ともさかりえ、デビュー30周年 10代は「とてもしんどい時期だった」
今年デビュー30周年を迎えたともさか。浅野温子の娘を演じた1993年のドラマ『素晴らしきかな人生』(フジテレビ系)で初めての連続ドラマに出演し、1995年のドラマ『金田一少年の事件簿』(日本テレビ系)で演じた美雪役も大人気を博した。松尾からは「『すいか』(日本テレビ系)をDVDで観て、それがすごくよかった」と声を掛けられたこともあるそうだが、代表作として挙げられる作品を多数持つともさかにとって転機として思い出す作品は?
すると「『素晴らしきかな人生』での経験がなかったら、役者を続けていないんじゃないかなと思います」と告白。「撮影に入る前に1ヵ月くらいお稽古をしてもらったことなど、今でもよく覚えています。それまでお芝居の勉強をしたこともなく、右も左も分からない状態。素晴らしい役者さんとご一緒させていただき、皆さん、私が子どもだからといって容赦せずに向き合ってくださった。目の前にいる皆さんのお芝居に本当に感動したり、悲しくなったり、楽しくなったりして、演じているというよりも役と一心同体になった不思議な感覚があって。お芝居って本当に面白いな、やっていきたいなと思いました」と語る。
しかしながら、10代はしんどい時期だったと続ける。「10代の私には、“自分が働くことには、たくさんの人が関わって、たくさんの人が動いている”ということを背負うだけの度量がなかったのかなと。将来のことも考えていないような年頃で、ただお芝居が好きという気持ちだけで始めてしまったので次第にいっぱいいっぱいになってしまって。またSNSのない時代でしたが、いろいろな形で誹謗中傷を浴びることもあり、そういったことにもダイレクトにダメージを受けてしまった。参ってしまった時期があります」。
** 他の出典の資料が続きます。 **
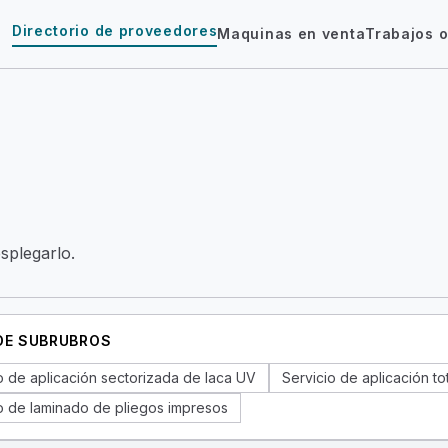
Directorio de proveedores
Maquinas en venta
Trabajos o
esplegarlo.
 DE SUBRUBROS
o de aplicación sectorizada de laca UV
Servicio de aplicación to
o de laminado de pliegos impresos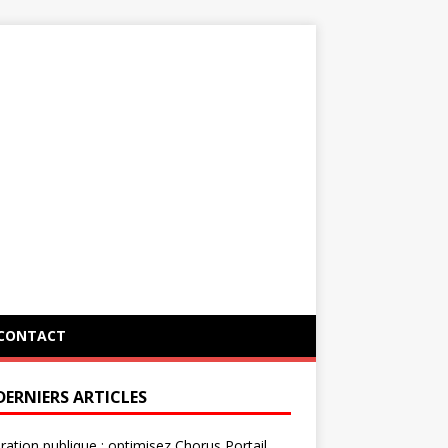
CONTACT
DERNIERS ARTICLES
ration publique : optimisez Chorus Portail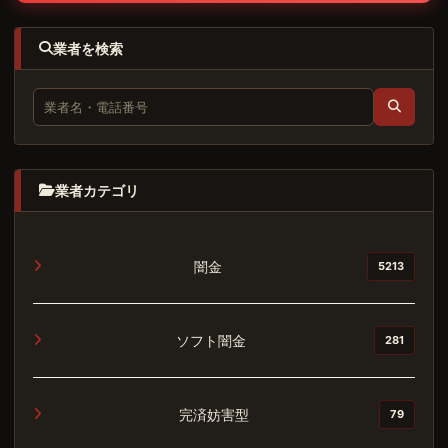
業者を検索
業者カテゴリ
闇金
5213
ソフト闇金
281
完済妨害型
79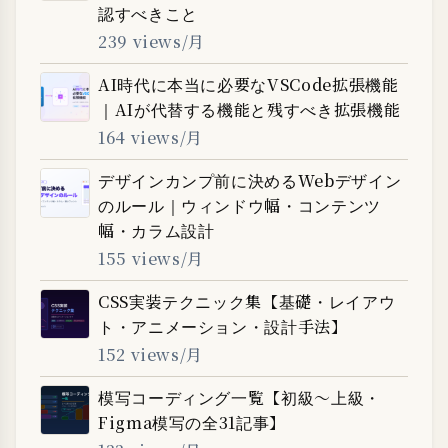
認すべきこと
239 views/月
AI時代に本当に必要なVSCode拡張機能
｜AIが代替する機能と残すべき拡張機能
164 views/月
デザインカンプ前に決めるWebデザイン
のルール｜ウィンドウ幅・コンテンツ
幅・カラム設計
155 views/月
CSS実装テクニック集【基礎・レイアウ
ト・アニメーション・設計手法】
152 views/月
模写コーディング一覧【初級〜上級・
Figma模写の全31記事】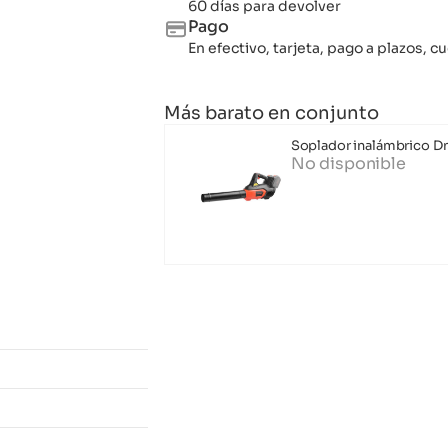
60 días para devolver
Pago
En efectivo, tarjeta, pago a plazos,
Más barato en conjunto
Soplador inalámbrico Dn
No disponible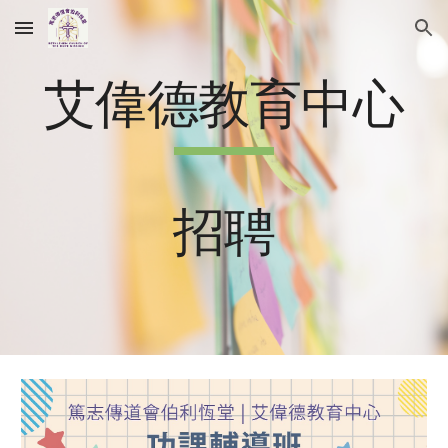
Skip to main content
Skip to navigation
艾偉德教育中心
招聘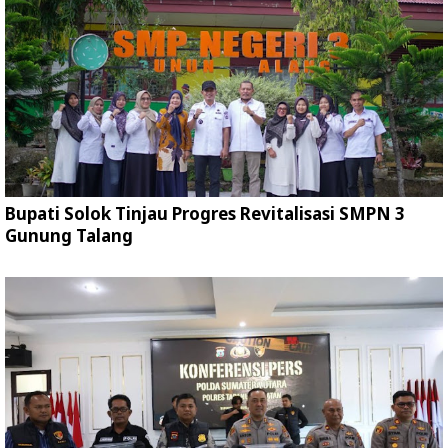
Bupati Solok Tinjau Progres Revitalisasi SMPN 3
Gunung Talang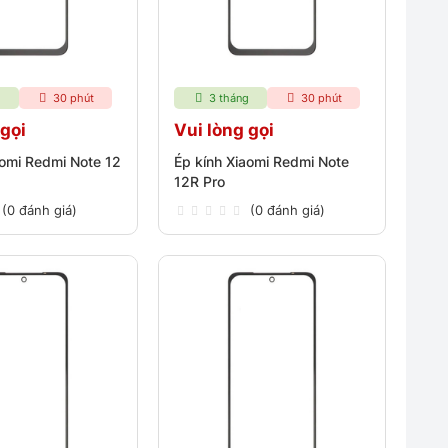
g
30 phút
3 tháng
30 phút
 gọi
Vui lòng gọi
aomi Redmi Note 12
Ép kính Xiaomi Redmi Note
12R Pro
(0 đánh giá)
(0 đánh giá)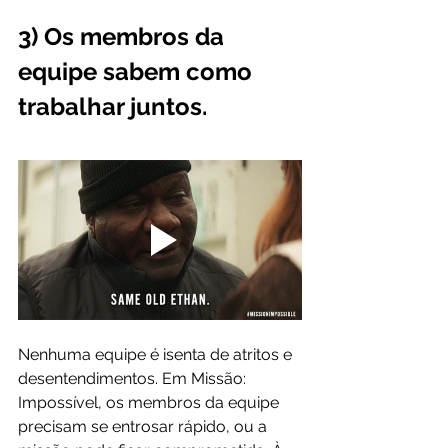
3) Os membros da 
equipe sabem como 
trabalhar juntos.
Nenhuma equipe é isenta de atritos e 
desentendimentos. Em Missão: 
Impossível, os membros da equipe 
precisam se entrosar rápido, ou a 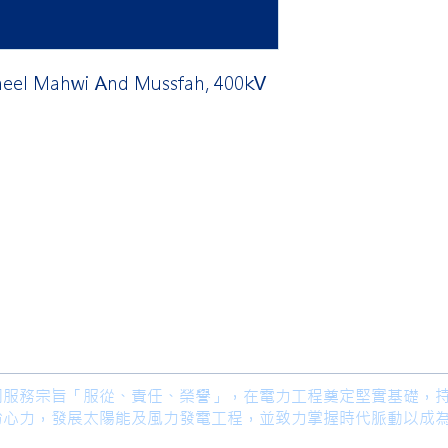
eel Mahwi And Mussfah, 400kV
限公司 Ho Lung Power Engineering
Co.,
公司 Ho Lung Power Energy Co., Ltd.
著公司服務宗旨「服從、責任、榮譽」，在電力工程奠定堅實基礎，
份心力，發展太陽能及風力發電工程，並致力掌握時代脈動以成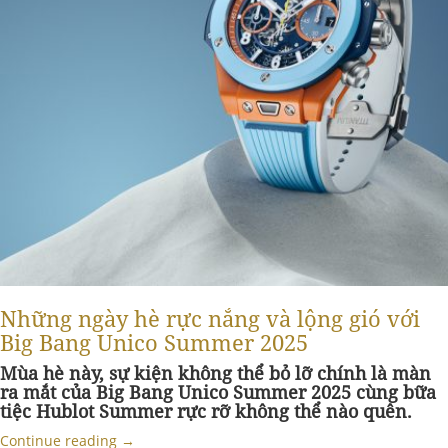
Những ngày hè rực nắng và lộng gió với
Big Bang Unico Summer 2025
Mùa hè này, sự kiện không thể bỏ lỡ chính là màn
ra mắt của Big Bang Unico Summer 2025 cùng bữa
tiệc Hublot Summer rực rỡ không thể nào quên.
Continue reading
→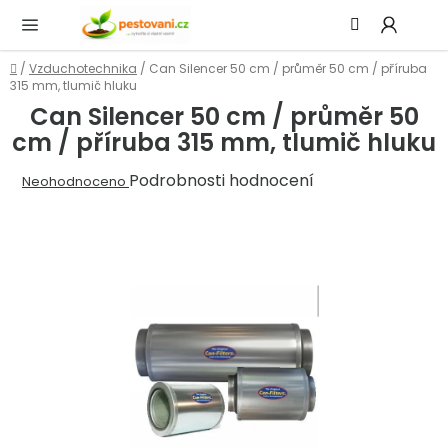
Přejít
Hledat
NÁ
na
KOŠ
obsah
Domů
/
Vzduchotechnika
/
Can Silencer 50 cm / průměr 50 cm / příruba
315 mm, tlumič hluku
Can Silencer 50 cm / průměr 50
cm / příruba 315 mm, tlumič hluku
Průměrné
Podrobnosti hodnocení
Neohodnoceno
hodnocení
produktu
je
0,0
z
5
hvězdiček.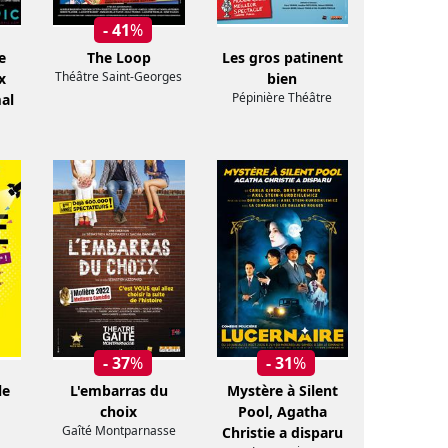
- 41
%
e
The Loop
Les gros patinent
Théâtre Saint-Georges
x
bien
Pépinière Théâtre
al
- 37
%
- 31
%
le
L'embarras du
Mystère à Silent
choix
Pool, Agatha
Gaîté Montparnasse
Christie a disparu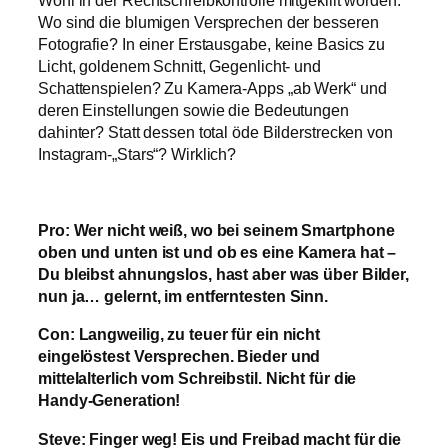
Wo sind die blumigen Versprechen der besseren
Fotografie? In einer Erstausgabe, keine Basics zu
Licht, goldenem Schnitt, Gegenlicht- und
Schattenspielen? Zu Kamera-Apps „ab Werk“ und
deren Einstellungen sowie die Bedeutungen
dahinter? Statt dessen total öde Bilderstrecken von
Instagram-„Stars“? Wirklich?
Pro: Wer nicht weiß, wo bei seinem Smartphone
oben und unten ist und ob es eine Kamera hat –
Du bleibst ahnungslos, hast aber was über Bilder,
nun ja… gelernt, im entferntesten Sinn.
Con: Langweilig, zu teuer für ein nicht
eingelöstest Versprechen. Bieder und
mittelalterlich vom Schreibstil. Nicht für die
Handy-Generation!
Steve: Finger weg! Eis und Freibad macht für die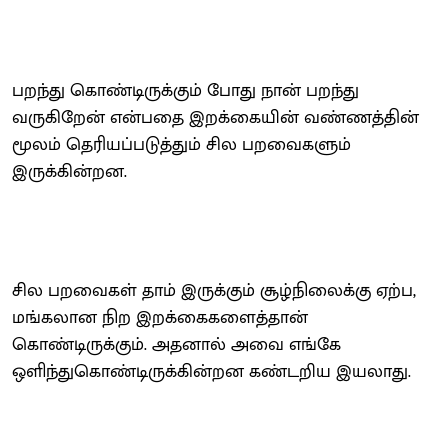
பறந்து கொண்டிருக்கும் போது நான் பறந்து
வருகிறேன் என்பதை இறக்கையின் வண்ணத்தின்
மூலம் தெரியப்படுத்தும் சில பறவைகளும்
இருக்கின்றன.
சில பறவைகள் தாம் இருக்கும் சூழ்நிலைக்கு ஏற்ப,
மங்கலான நிற இறக்கைகளைத்தான்
கொண்டிருக்கும். அதனால் அவை எங்கே
ஒளிந்துகொண்டிருக்கின்றன கண்டறிய இயலாது.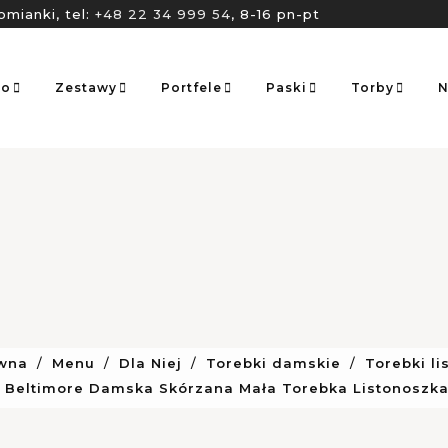
omianki, tel:
+48 22 34 999 54
, 8-16 pn-pt
go
Zestawy
Portfele
Paski
Torby
N
ówna
Menu
Dla Niej
Torebki damskie
Torebki li
 Beltimore Damska Skórzana Mała Torebka Listonoszk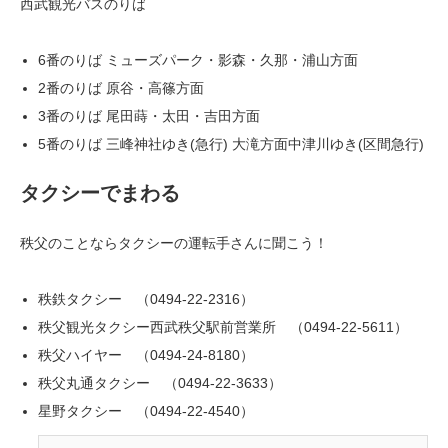
西武観光バスのりば
6番のりば ミューズパーク・影森・久那・浦山方面
2番のりば 原谷・高篠方面
3番のりば 尾田蒔・太田・吉田方面
5番のりば 三峰神社ゆき(急行) 大滝方面中津川ゆき(区間急行)
タクシーでまわる
秩父のことならタクシーの運転手さんに聞こう！
秩鉄タクシー （
0494-22-2316
）
秩父観光タクシー西武秩父駅前営業所 （
0494-22-5611）
秩父ハイヤー （
0494-24-8180
）
秩父丸通タクシー （
0494-22-3633
）
星野タクシー （
0494-22-4540
）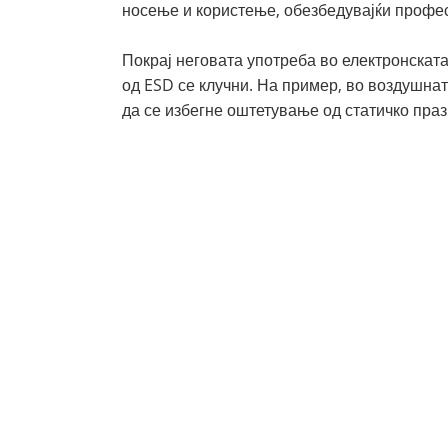
носење и користење, обезбедувајќи профес
Покрај неговата употреба во електронската
од ESD се клучни. На пример, во воздушна
да се избегне оштетување од статичко пра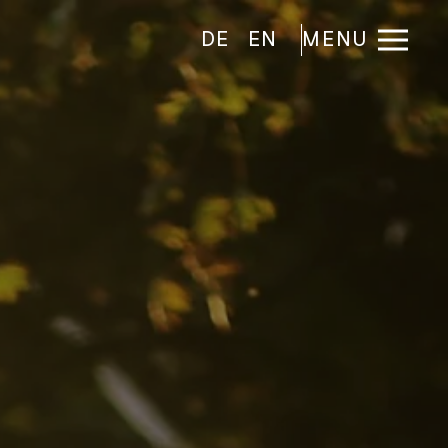
DE
EN
MENU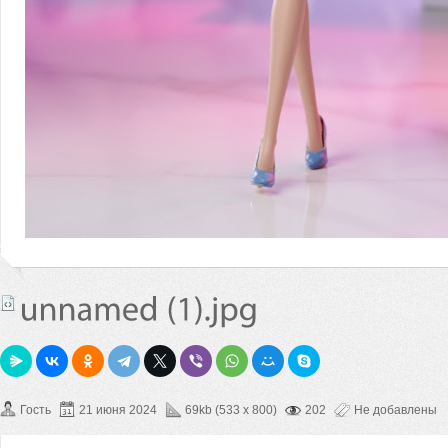
Гость
21 июня 2024
69kb (533 x 800)
202
Не добавлены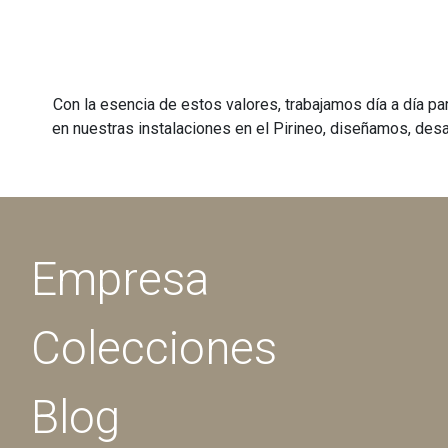
Con la esencia de estos valores, trabajamos día a día pa
en nuestras instalaciones en el Pirineo, diseñamos, desa
Empresa
Colecciones
Blog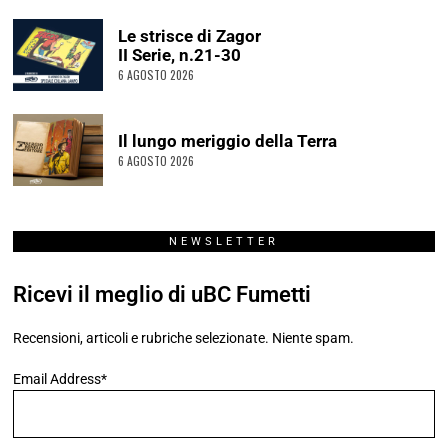
Le strisce di Zagor
II Serie, n.21-30
6 AGOSTO 2026
Il lungo meriggio della Terra
6 AGOSTO 2026
NEWSLETTER
Ricevi il meglio di uBC Fumetti
Recensioni, articoli e rubriche selezionate. Niente spam.
Email Address*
さらにともさかは、「こうして振り返ってみるとありがたい経験ばかりで、もっと楽しめばよかったのに!と思うんですけれど。働く意味をきちんと感じられるまでは、ずっとしんどかった」と苦笑いを浮かべる。転機となったのは長男の出産で、「子どもを産んで、マインドはものすごく変わりました。それまでは生活と仕事がずっと地続きにあるようで、どこで切り替えたらいいのかが分からなかった。それもしんどかった要因の一つだと思うんですが、子どもを養う親になったことで、働くことをそのまま受け止めることができるようになりました。帰ると、自分以外のことでやらなければいけないこともたくさんあるので、物理的な大変さは増えたけれど、精神的には楽になりました」と生活者としての軸ができたことで心が軽くなったといい、人生経験を重ねることで「だんだん面白がれる余裕が出てきた気がして」とにっこり。
「お芝居をすることは、苦しいことでもあります。やる前からいろいろなことを想像して不安に思ったりするタイプではありますが、そういったことも面白がりながら、進んでいけたらうれしいです。お客様と時間を共有できる喜びは、格別なものがある。だからお芝居をやめられないのかな?と思っています」と輝くような笑顔を見せていた。(取材・文:成田おり枝 写真:高野広美)
東京成人演劇部vol.2『命、ギガ長スW(ダブル)』は、東京・ザ・スズナリにて3月4日~4月3日、大阪・近鉄アート館にて4月7~11日、福岡・北九州芸術劇場 中劇場にて4月15~17日、長野・まつもと市民芸術館 実験劇場にて4月23~24日上演。